Stored data:
○ ○ ○ ○
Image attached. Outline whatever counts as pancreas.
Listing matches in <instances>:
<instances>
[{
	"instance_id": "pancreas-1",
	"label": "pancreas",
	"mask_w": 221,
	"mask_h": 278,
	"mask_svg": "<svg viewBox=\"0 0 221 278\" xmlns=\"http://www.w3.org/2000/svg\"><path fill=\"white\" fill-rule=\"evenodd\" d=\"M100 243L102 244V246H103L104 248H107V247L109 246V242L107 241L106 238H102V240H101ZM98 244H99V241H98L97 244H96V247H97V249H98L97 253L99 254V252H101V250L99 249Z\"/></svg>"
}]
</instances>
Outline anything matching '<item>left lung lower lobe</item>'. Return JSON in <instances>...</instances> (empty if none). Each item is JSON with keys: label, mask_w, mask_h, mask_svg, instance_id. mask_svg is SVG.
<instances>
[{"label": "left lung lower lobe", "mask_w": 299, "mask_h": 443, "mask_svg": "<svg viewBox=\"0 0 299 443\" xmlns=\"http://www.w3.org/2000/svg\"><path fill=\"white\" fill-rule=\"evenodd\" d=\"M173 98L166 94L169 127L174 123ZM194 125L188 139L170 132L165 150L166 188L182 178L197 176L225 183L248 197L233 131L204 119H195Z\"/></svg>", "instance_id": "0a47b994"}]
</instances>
○ ○ ○ ○
= INSTRUCTIONS TO FOLLOW =
Once you have read the data, reproduce all of it exactly.

= EXERCISE OUTPUT =
Image attached. Outline whatever counts as pancreas.
Listing matches in <instances>:
<instances>
[{
	"instance_id": "pancreas-1",
	"label": "pancreas",
	"mask_w": 221,
	"mask_h": 278,
	"mask_svg": "<svg viewBox=\"0 0 221 278\" xmlns=\"http://www.w3.org/2000/svg\"><path fill=\"white\" fill-rule=\"evenodd\" d=\"M100 243L102 244V246H103L104 248H107V247L109 246V242L107 241L106 238H102V240H101ZM98 244H99V241H98L97 244H96V247H97V249H98L97 253L99 254V252H101V250L99 249Z\"/></svg>"
}]
</instances>
Outline anything matching '<item>left lung lower lobe</item>'. Return JSON in <instances>...</instances> (empty if none). Each item is JSON with keys: label, mask_w, mask_h, mask_svg, instance_id. mask_svg is SVG.
<instances>
[{"label": "left lung lower lobe", "mask_w": 299, "mask_h": 443, "mask_svg": "<svg viewBox=\"0 0 299 443\" xmlns=\"http://www.w3.org/2000/svg\"><path fill=\"white\" fill-rule=\"evenodd\" d=\"M173 98L166 94L169 127L174 123ZM194 125L188 139L170 132L165 150L166 188L182 178L197 176L225 183L248 197L233 131L204 119H195Z\"/></svg>", "instance_id": "0a47b994"}]
</instances>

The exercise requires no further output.